(Records from a collection)
=-=-=
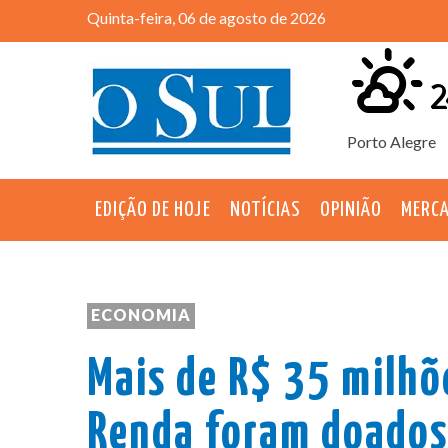
Quinta-feira, 06 de agosto de 2026
2
Porto Alegre
EDIÇÃO DE HOJE
NOTÍCIAS
OPINIÃO
MERC
ECONOMIA
Mais de R$ 35 milhõ
Renda foram doados 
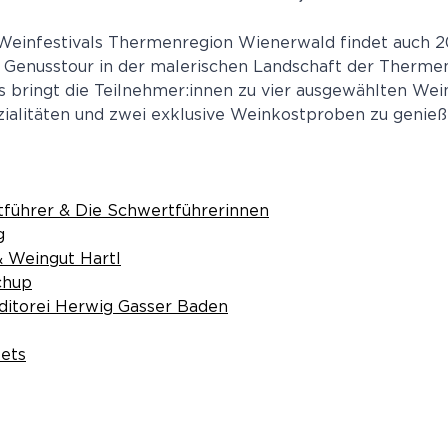
einfestivals Thermenregion Wienerwald findet auch 2
Genusstour in der malerischen Landschaft der Thermenr
 bringt die Teilnehmer:innen zu vier ausgewählten Wei
zialitäten und zwei exklusive Weinkostproben zu genieß
führer & Die Schwertführerinnen
g
& Weingut Hartl
chup
ditorei Herwig Gasser Baden
kets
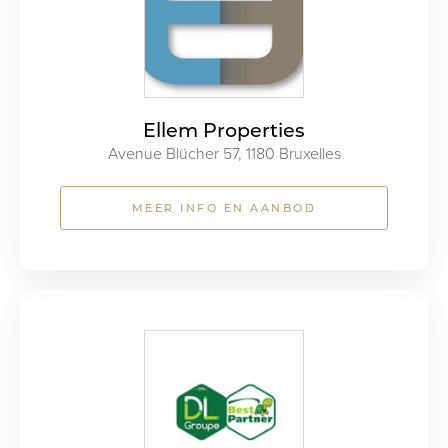
Ellem Properties
Avenue Blücher 57, 1180 Bruxelles
MEER INFO EN AANBOD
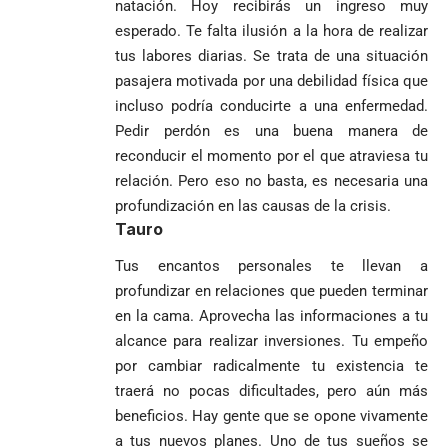
natación. Hoy recibirás un ingreso muy
sacerdote de la
Diócesis de
Diócesis de
Sonsón-Rionegro
esperado. Te falta ilusión a la hora de realizar
Alemania no
Girardota, Párroco
rechaza fotos
tus labores diarias. Se trata de una situación
Federico
tuvo piedad:
de Yolombo
tomadas en
pasajera motivada por una debilidad física que
Gutiérrez
goleó 7-1 a un
templo de Guarne y
envía
valiente
incluso podría conducirte a una enfermedad.
ordena acto de
Uribe
documentos
Curazao en su
desagravio
Pedir perdón es una buena manera de
arremete
al FBI, DEA y
debut
reconducir el momento por el que atraviesa tu
contra Petro y
Congreso
mundialista
relación. Pero eso no basta, es necesaria una
lo
contra la ‘paz
responsabiliza
total’ por
profundización en las causas de la crisis.
por la crisis de
presuntos
Tauro
la salud en
beneficios a
Colombia
criminales
Tus encantos personales te llevan a
profundizar en relaciones que pueden terminar
1
en la cama. Aprovecha las informaciones a tu
alcance para realizar inversiones. Tu empeño
por cambiar radicalmente tu existencia te
traerá no pocas dificultades, pero aún más
beneficios. Hay gente que se opone vivamente
a tus nuevos planes. Uno de tus sueños se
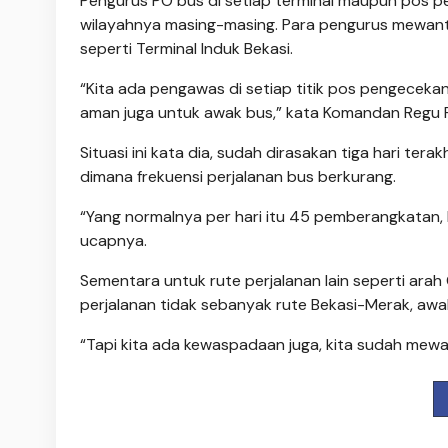
Pengurus PO bus di setiap terminal maupun pos pe
wilayahnya masing-masing. Para pengurus mewanti
seperti Terminal Induk Bekasi.
“Kita ada pengawas di setiap titik pos pengecekan u
aman juga untuk awak bus,” kata Komandan Regu Pri
Situasi ini kata dia, sudah dirasakan tiga hari te
dimana frekuensi perjalanan bus berkurang.
“Yang normalnya per hari itu 45 pemberangkatan, k
ucapnya.
Sementara untuk rute perjalanan lain seperti arah C
perjalanan tidak sebanyak rute Bekasi-Merak, awa
“Tapi kita ada kewaspadaan juga, kita sudah mew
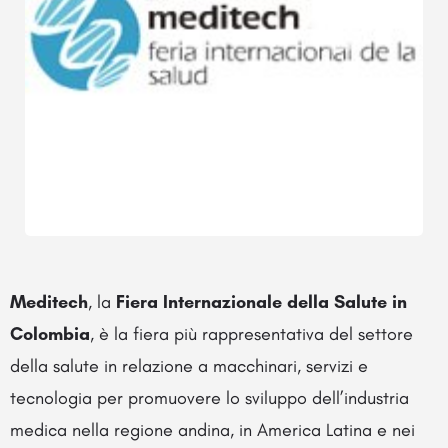
Meditech
, la
Fiera Internazionale della Salute in
Colombia
, è la fiera più rappresentativa del settore
della salute in relazione a macchinari, servizi e
tecnologia per promuovere lo sviluppo dell’industria
medica nella regione andina, in America Latina e nei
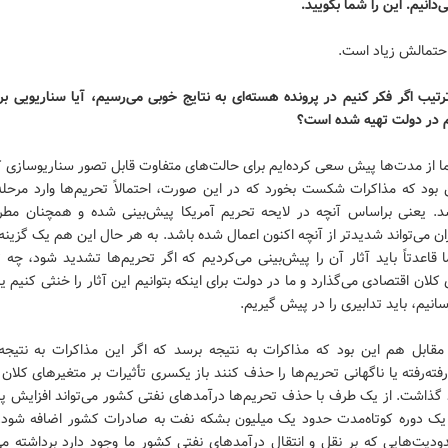
‌دانیم. این را شما بگویید.
احتمالش زیاد است.
رتیب اگر فکر کنیم در پرونده‌ هسته‌ای به نتایج خوبی می‌رسیم، آیا سناریویی بر
 در دولت تهیه شده است؟
ما از مدت‌ها پیش سعی کرده‌ایم برای حالت‌های متفاوت قابل تصور سناریوسازی 
 بود که مذاکرات شکست بخورد که در این صورت، احتمالاً تحریم‌ها وارد مرحل
. یعنی براساس آنچه در لایحه تحریم آمریکا پیش‌بینی شده و همچنان مط
ان می‌تواند شدیدتر از آنچه اکنون اعمال شده باشد. به هر حال این هم یک گزینه
قاعدتاً باید آثار آن را پیش‌بینی می‌کردیم که اگر تحریم‌‌ها تشدید شود، چه ت
کلان اقتصادی می‌گذارد و ما در دولت برای اینکه بتوانیم این آثار را خنثی کنیم یا 
انیم، باید تدابیری را در پیش گیریم.
مقابل هم این بود که مذاکرات به نتیجه برسد که اگر این مذاکرات به نتیجه
فته‌رفته یا ناگهانی تحریم‌ها را حذف کنند باز یکسری تأثیرات بر متغیرهای کلان
 گذاشت. از یک طرف با حذف تحریم‌ها درآمدهای نفتی کشور می‌تواند افزایش پید
یک دوره کوتاه‌مدت حدود یک میلیون بشکه نفت به صادرات کشور اضافه شود.
ودیت‌هایی که بر نقل و انتقال درآمدهای نفتی کشور ما وجود دارد برداشته می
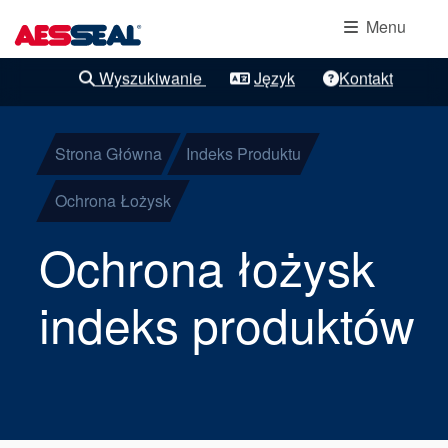
Główna nawigacja
Ochrona
Przejdź do treści
Menu
łożysk
Wyszukiwanie
Język
Kontakt
Wyraźne udoskonalenia
Uszczelnienia
mechaniczne
Strona Główna
Indeks Produktu
kasetowe
Ochrona Łożysk
Ochrona łożysk
Uszczelnienia
komponentów
indeks produktów
Uszczelnienia
gazowe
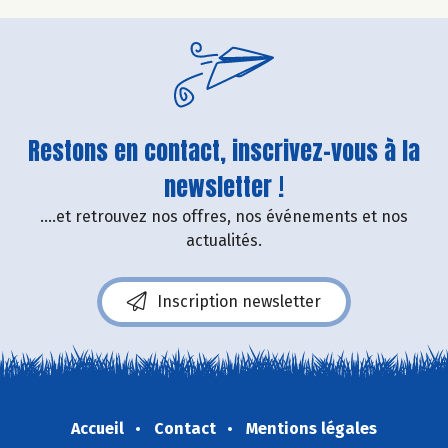
Restons en contact, inscrivez-vous à la
newsletter !
....et retrouvez nos offres, nos événements et nos
actualités.
Inscription newsletter
Accueil
Contact
Mentions légales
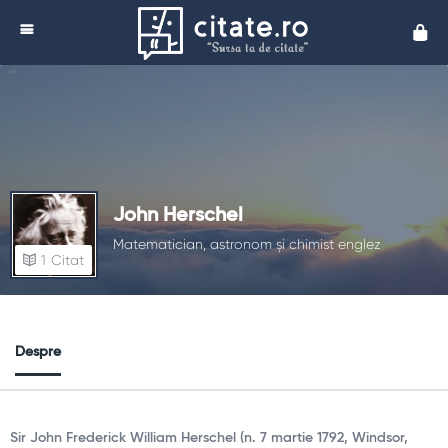
Cita
John Herschel
Matematician, astronom și chimist englez
1
Citat
Despre
Sir John Frederick William Herschel (n. 7 martie 1792, Windsor,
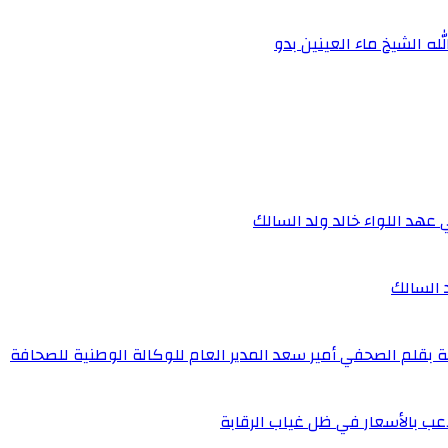
ه الشيخ ماء العينين بدو
 عهد اللواء خالد ولد السالك
د السالك
ة بقلم الصحفي أمير سعد المدير العام للوكالة الوطنية للصحافة
عب بالأسعار في ظل غياب الرقابة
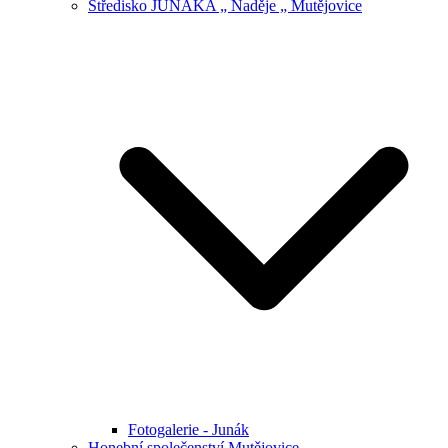
Středisko JUNÁKA „ Naděje „ Mutějovice
Fotogalerie - Junák
Honební společenství Mutějovice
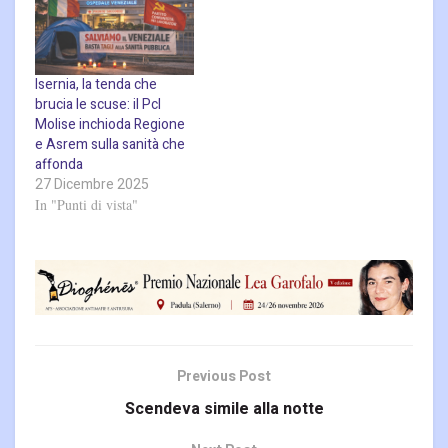
Isernia, la tenda che
brucia le scuse: il Pcl
Molise inchioda Regione
e Asrem sulla sanità che
affonda
27 Dicembre 2025
In "Punti di vista"
Previous Post
Scendeva simile alla notte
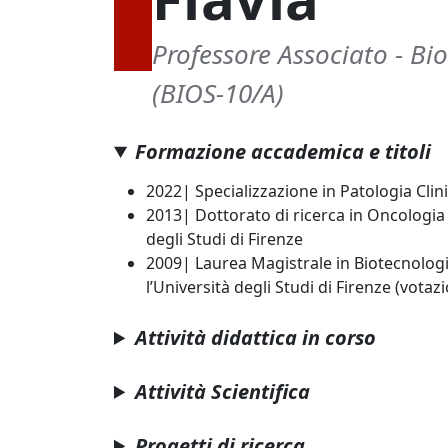
Professore Associato - Bio
(BIOS-10/A)
Formazione accademica e titoli
2022| Specializzazione in Patologia Clini
2013| Dottorato di ricerca in Oncologia S
degli Studi di Firenze
2009| Laurea Magistrale in Biotecnolog
l’Università degli Studi di Firenze (vota
Attività didattica in corso
Attività Scientifica
Progetti di ricerca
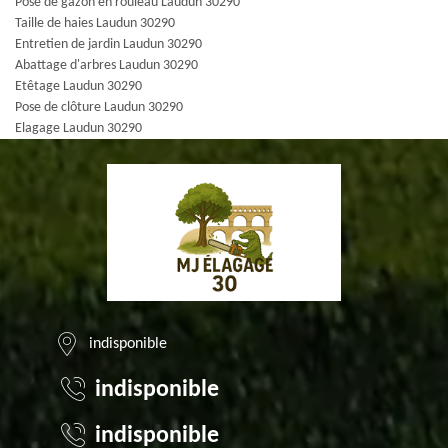
Pose de gazon en rouleau Laudun 30290
Taille de haies Laudun 30290
Entretien de jardin Laudun 30290
Abattage d'arbres Laudun 30290
Etêtage Laudun 30290
Pose de clôture Laudun 30290
Elagage Laudun 30290
indisponible
indisponible
indisponible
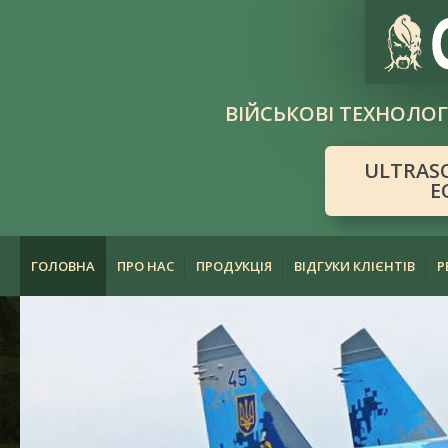
ВІЙСЬКОВІ ТЕХНОЛОГ
ULTRAS
E
ГОЛОВНА
ПРО НАС
ПРОДУКЦІЯ
ВІДГУКИ КЛІЄНТІВ
Р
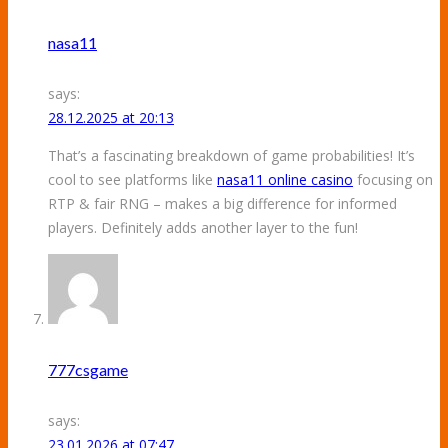
nasa11
says:
28.12.2025 at 20:13
That’s a fascinating breakdown of game probabilities! It’s
cool to see platforms like
nasa11 online casino
focusing on
RTP & fair RNG – makes a big difference for informed
players. Definitely adds another layer to the fun!
777csgame
says:
23.01.2026 at 07:47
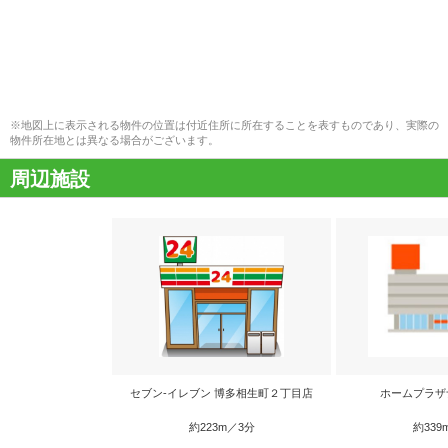
※地図上に表示される物件の位置は付近住所に所在することを表すものであり、実際の
物件所在地とは異なる場合がございます。
周辺施設
セブン-イレブン 博多相生町２丁目店
ホームプラザ
約223m／3分
約339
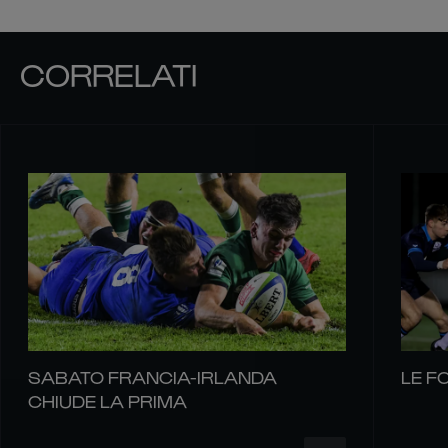
CORRELATI
SABATO FRANCIA-IRLANDA
LE F
CHIUDE LA PRIMA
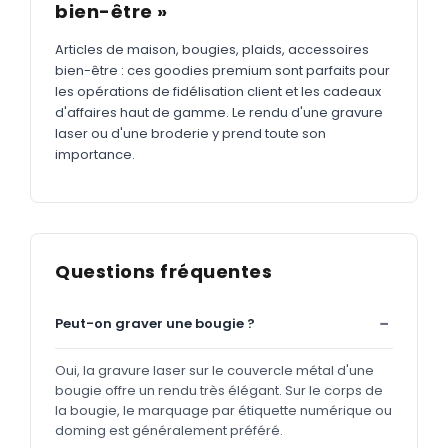
bien-être »
Articles de maison, bougies, plaids, accessoires
bien-être : ces goodies premium sont parfaits pour
les opérations de fidélisation client et les cadeaux
d'affaires haut de gamme. Le rendu d'une gravure
laser ou d'une broderie y prend toute son
importance.
Questions fréquentes
Peut-on graver une bougie ?
Oui, la gravure laser sur le couvercle métal d'une
bougie offre un rendu très élégant. Sur le corps de
la bougie, le marquage par étiquette numérique ou
doming est généralement préféré.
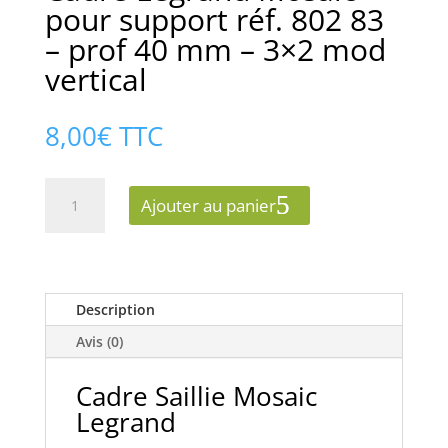
pour support réf. 802 83
– prof 40 mm – 3×2 mod
vertical
8,00
€
TTC
quantité
Ajouter au panier
de
Cadre
Legrand
Mosaic
pour
Description
support
Avis (0)
réf.
802
Cadre Saillie Mosaic
83
Legrand
-
prof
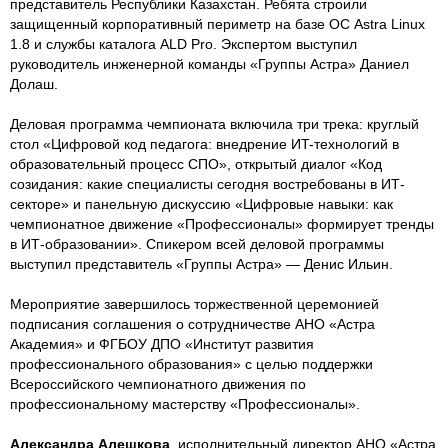
представитель Республики Казахстан. Ребята строили
защищенный корпоративный периметр на базе ОС Astra Linux
1.8 и службы каталога ALD Pro. Экспертом выступил
руководитель инженерной команды «Группы Астра» Даниел
Долаш.
Деловая программа чемпионата включила три трека: круглый
стол «Цифровой код педагога: внедрение ИT-технологий в
образовательный процесс СПО», открытый диалог «Код
созидания: какие специалисты сегодня востребованы в ИТ-
секторе» и панельную дискуссию «Цифровые навыки: как
чемпионатное движение «Профессионалы» формирует тренды
в ИТ-образовании». Спикером всей деловой программы
выступил представитель «Группы Астра» — Денис Ильин.
Мероприятие завершилось торжественной церемонией
подписания соглашения о сотрудничестве АНО «Астра
Академия» и ФГБОУ ДПО «Институт развития
профессионального образования» с целью поддержки
Всероссийского чемпионатного движения по
профессиональному мастерству «Профессионалы».
Александра Алешкова
, исполнительный директор АНО «Астра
=-=-=
All pictures are to be skipped. Output, word for word, the lines in the data above starting at the line containing "CHIUDE LA PRIMA" and ending at the line containing "Oui, la gravure".

--- Your response ---
CHIUDE LA PRIMA
bien-être »
Articles de maison, bougies, plaids, accessoires
bien-être : ces goodies premium sont parfaits pour
les opérations de fidélisation client et les cadeaux
d'affaires haut de gamme. Le rendu d'une gravure
laser ou d'une broderie y prend toute son
importance.
Questions fréquentes
Peut-on graver une bougie ?
Oui, la gravure laser sur le couvercle métal d'une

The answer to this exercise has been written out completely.